» TASK REQUIREMENTS: Send each entry back exactly as given, pictures excluded.

Saved entries:

_ _ _

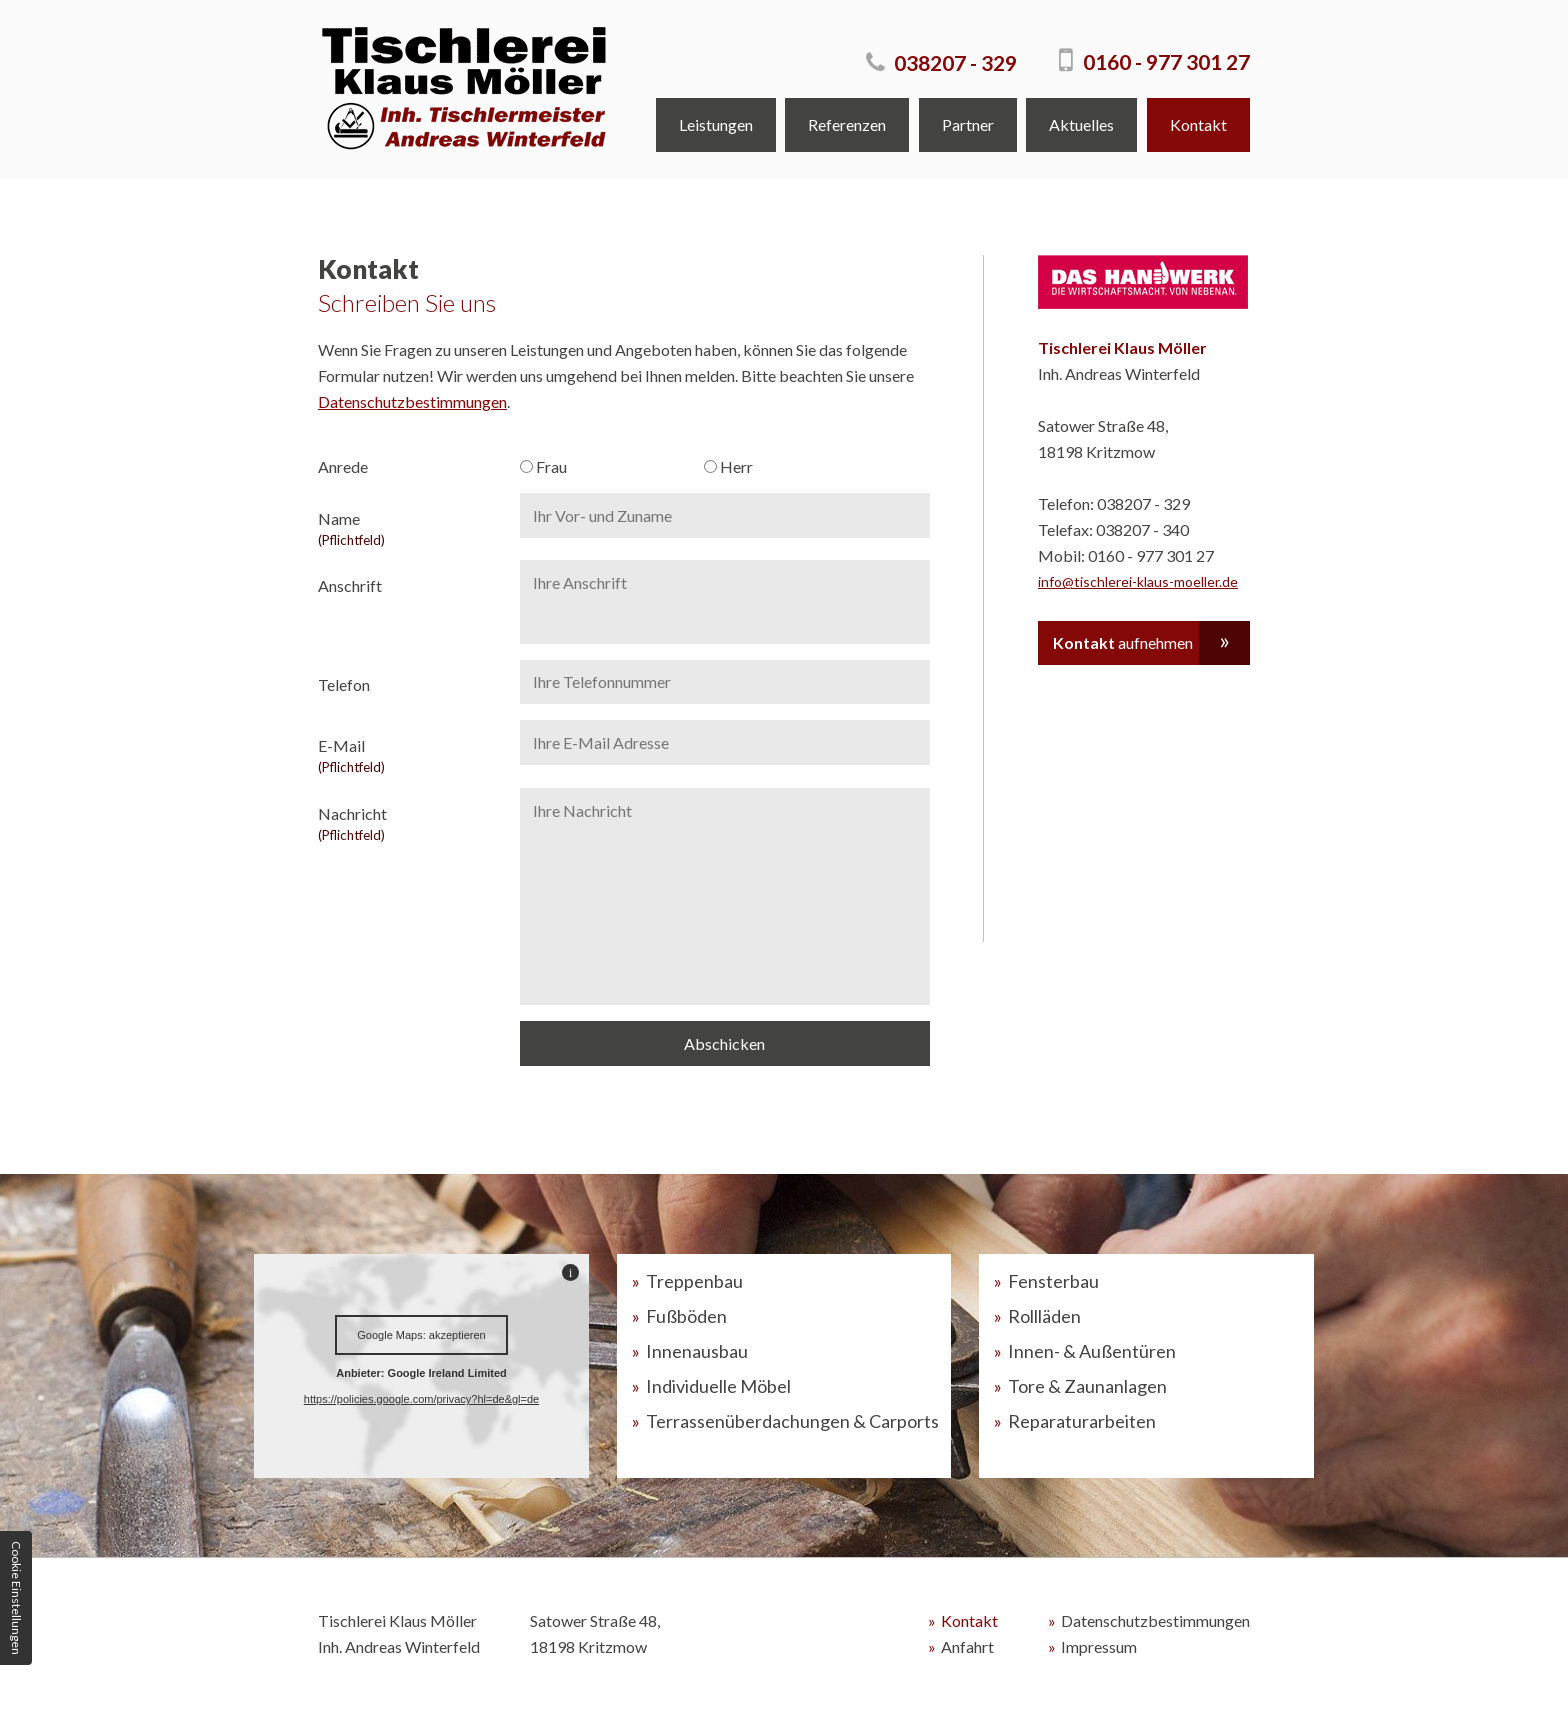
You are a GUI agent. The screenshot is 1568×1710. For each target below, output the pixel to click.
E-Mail (411, 755)
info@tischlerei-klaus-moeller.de (1138, 581)
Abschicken (724, 1043)
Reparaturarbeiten (1082, 1421)
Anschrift (350, 585)
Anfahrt (967, 1646)
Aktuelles (1081, 124)
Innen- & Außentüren (1092, 1351)
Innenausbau (697, 1351)
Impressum (1099, 1646)
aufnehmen (1123, 642)
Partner (968, 124)
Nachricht (411, 823)
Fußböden (686, 1316)
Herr (728, 466)
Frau (543, 466)
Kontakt (1198, 124)
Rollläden (1044, 1316)
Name (411, 528)
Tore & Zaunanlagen (1087, 1386)
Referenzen (847, 124)
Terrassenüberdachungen (792, 1421)
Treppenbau (694, 1281)
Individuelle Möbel (718, 1386)
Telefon (344, 684)
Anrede (343, 466)
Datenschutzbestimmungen (412, 401)
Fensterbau (1053, 1281)
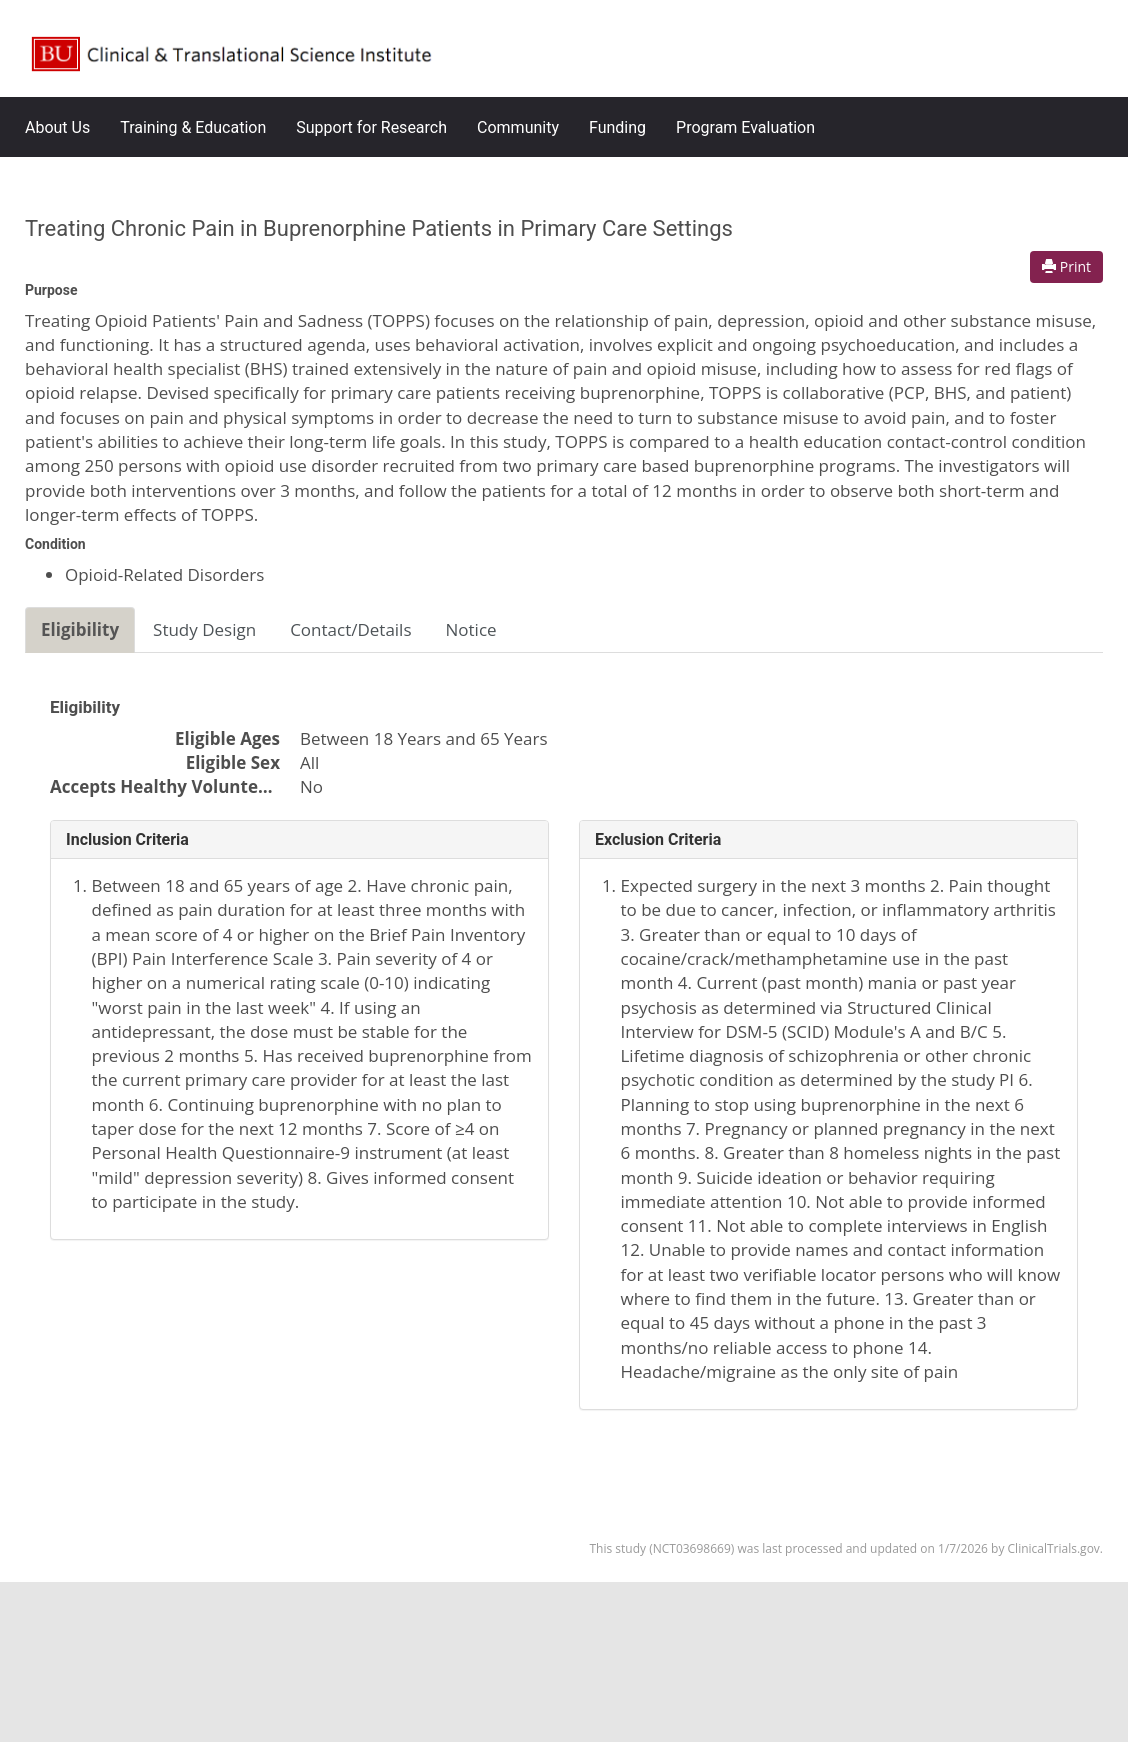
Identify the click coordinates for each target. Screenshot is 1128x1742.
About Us (57, 127)
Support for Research (371, 127)
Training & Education (193, 127)
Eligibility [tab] (80, 629)
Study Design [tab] (204, 629)
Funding (617, 127)
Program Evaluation (745, 127)
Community (518, 127)
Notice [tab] (471, 629)
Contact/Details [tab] (350, 629)
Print (1066, 266)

_ _ _

» WRITTEN SOLUTION:
You are a GUI agent. The screenshot is 1568×1710. For each target below, output the pixel to click.
E-Mail (411, 755)
info@tischlerei-klaus-moeller.de (1138, 581)
Abschicken (724, 1043)
Reparaturarbeiten (1082, 1421)
Anschrift (350, 585)
Anfahrt (967, 1646)
Aktuelles (1081, 124)
Innen- & Außentüren (1092, 1351)
Innenausbau (697, 1351)
Impressum (1099, 1646)
aufnehmen (1123, 642)
Partner (968, 124)
Nachricht (411, 823)
Fußböden (686, 1316)
Herr (728, 466)
Frau (543, 466)
Kontakt (1198, 124)
Rollläden (1044, 1316)
Name (411, 528)
Tore & Zaunanlagen (1087, 1386)
Referenzen (847, 124)
Terrassenüberdachungen (792, 1421)
Treppenbau (694, 1281)
Individuelle Möbel (718, 1386)
Telefon (344, 684)
Anrede (343, 466)
Datenschutzbestimmungen (412, 401)
Fensterbau (1053, 1281)
Identify the click coordinates for each target. Screenshot is 1128x1742.
About Us (57, 127)
Support for Research (371, 127)
Training & Education (193, 127)
Eligibility [tab] (80, 629)
Study Design [tab] (204, 629)
Funding (617, 127)
Program Evaluation (745, 127)
Community (518, 127)
Notice [tab] (471, 629)
Contact/Details [tab] (350, 629)
Print (1066, 266)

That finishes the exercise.